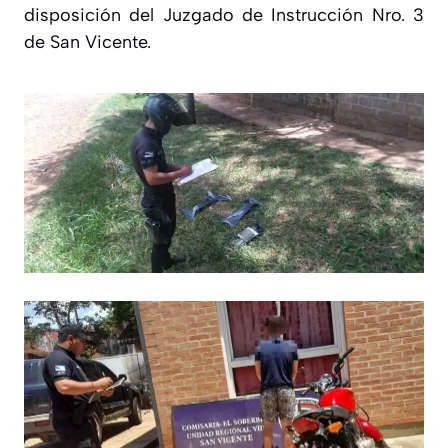
disposición del Juzgado de Instrucción Nro. 3
de San Vicente.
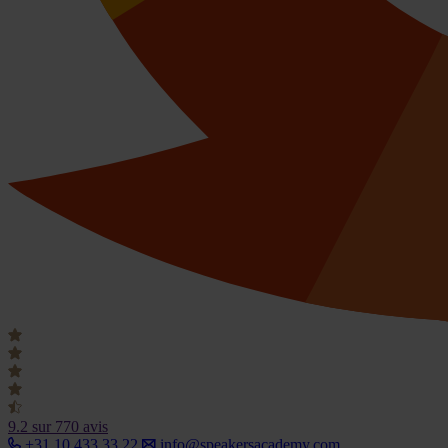
9.2
sur 770 avis
+31 10 433 33 22
info@speakersacademy.com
━━━━
Instructions for the task - Output the records above in their entirety and exactly, leaving out all images.

Output below -
disposición del Juzgado de Instrucción Nro. 3
de San Vicente.
9.2
sur 770 avis
+31 10 433 33 22
info@speakersacademy.com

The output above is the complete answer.